Ce documentaire sur un groupe adulé mais plus ou moins interdit est très intéressant. Je laisse la réalisatrice présenter le film et le groupe : « “Esto es lo que hay” est une expression typiquement latino-américaine. Cela signifie « voilà ce qu’il y a », mais aussi « on fait avec ce qu’on a ». Ce titre est une mise en abyme de la manière qu’ont Los Aldeanos de créer et de composer avec leur réalité. Je tenais à garder ce titre en espagnol car Los Aldeanos défendent corps et âme leur langue hispanique. Dans ce milieu hip‐hop très largement écouté en anglais, l’espagnol mérite d’être valorisé. J’ai aussi décidé d’ajouter ce sous-titre « Chronique d’une poésie cubaine » pour la sortie en France, afin d’être plus claire sur le contenu du film, réalisé sur une durée de 6 ans. Filmé entre 2009 et 2015, ce documentaire traverse l’histoire récente de Cuba – de la passation de pouvoir entre Fidel et Raoul Castro à la levée de l’embargo des USA.
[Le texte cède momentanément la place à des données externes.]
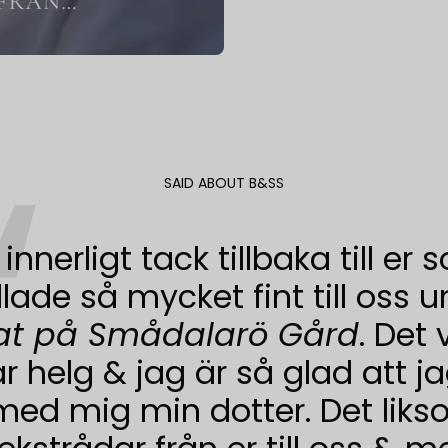
SAID ABOUT B&SS
 innerligt tack tillbaka till er
ade så mycket fint till oss u
eat på Smådalarö Gård
. Det 
 helg & jag är så glad att j
med mig min dotter. Det liks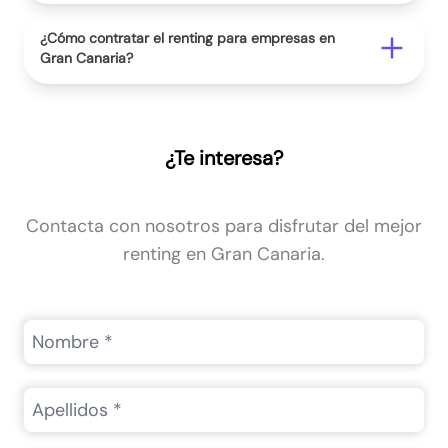
¿Cómo contratar el renting para empresas en
Gran Canaria?
¿Te interesa?
Contacta con nosotros para disfrutar del mejor
renting en Gran Canaria.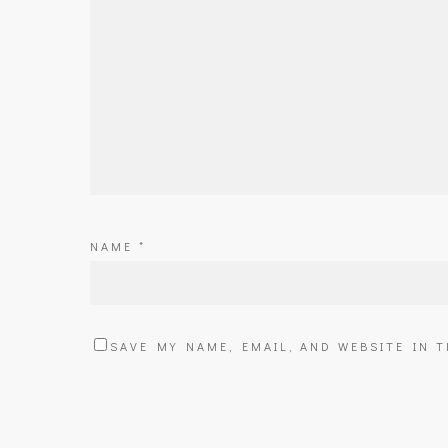
NAME
*
SAVE MY NAME, EMAIL, AND WEBSITE IN 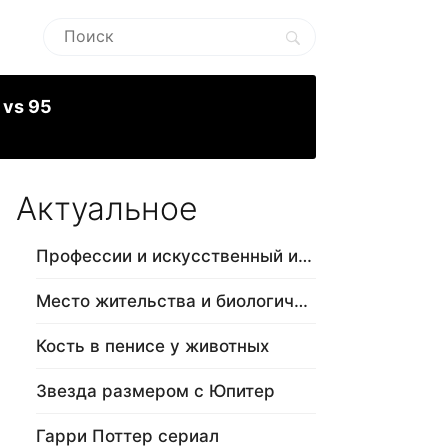
 vs 95
Актуальное
Профессии и искусственный интеллект
Место жительства и биологический в…
Кость в пенисе у животных
Звезда размером с Юпитер
Гарри Поттер сериал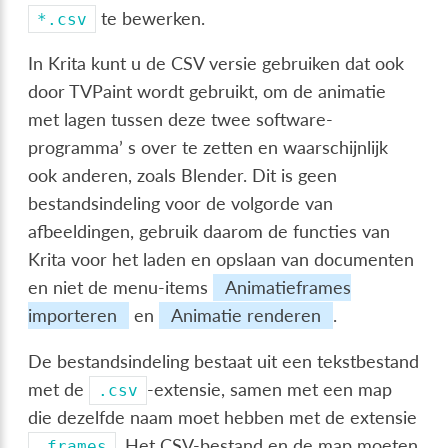
te bewerken.
*.csv
In Krita kunt u de CSV versie gebruiken dat ook
door TVPaint wordt gebruikt, om de animatie
met lagen tussen deze twee software-
programma’ s over te zetten en waarschijnlijk
ook anderen, zoals Blender. Dit is geen
bestandsindeling voor de volgorde van
afbeeldingen, gebruik daarom de functies van
Krita voor het laden en opslaan van documenten
en niet de menu-items
Animatieframes
importeren
en
Animatie renderen
.
De bestandsindeling bestaat uit een tekstbestand
met de
-extensie, samen met een map
.csv
die dezelfde naam moet hebben met de extensie
. Het CSV-bestand en de map moeten
.frames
Los Aldeanos ont la révolution dans le sang et se battent pour leurs droits au nom de la liberté du peuple cubain. Leurs armes sont d’abord les mots, ceux d’une poésie très inspirée et travaillée avec un phrasé au rythme rapide, d’où certaines difficultés pour le film à traduire la beauté et la force de leur message en français et en anglais. Je découvre très vite que Los Aldeanos est un groupe aussi populaire que prolifique ; ils sont leurs propres auteurs, producteurs, distributeurs et ont réussi à créer un véritable marché musical indépendant à Cuba. Ils ont produit 23 albums en 7 ans ! Durant tout ce temps où je les ai accompagnés, j’ai été témoin de plusieurs scènes d’affrontements inimaginables entre cette jeune génération contestataire et le régime castriste. J’ai pris conscience alors de la violence de la censure, de la pression quasi quotidienne que subissaient ces jeunes artistes.(Un jour) J’apprends que la musique de Los Aldenaos est censurée par les médias officiels cubains et qu’ils ne peuvent chanter dans aucun lieu depuis quelque mois. Ils ne perdent pas espoir : le hip-hop est leur « religion » et ils le défendront « hasta la muerte » (jusqu’à la mort). J’ai alors proposé à Aldo de les suivre dans leur travail, pour enregistrer le combat de la jeune garde cubaine. Le deal était de les filmer en cinéma direct, sans effet, sans script, en restant la plus discrète possible, sans idée préconçue. Ils ont accepté et m’ont adoptée peu à peu dans leur Aldea (village), cette communauté d’artistes et d’intellectuels underground qui luttent pour le « cambio », le changement.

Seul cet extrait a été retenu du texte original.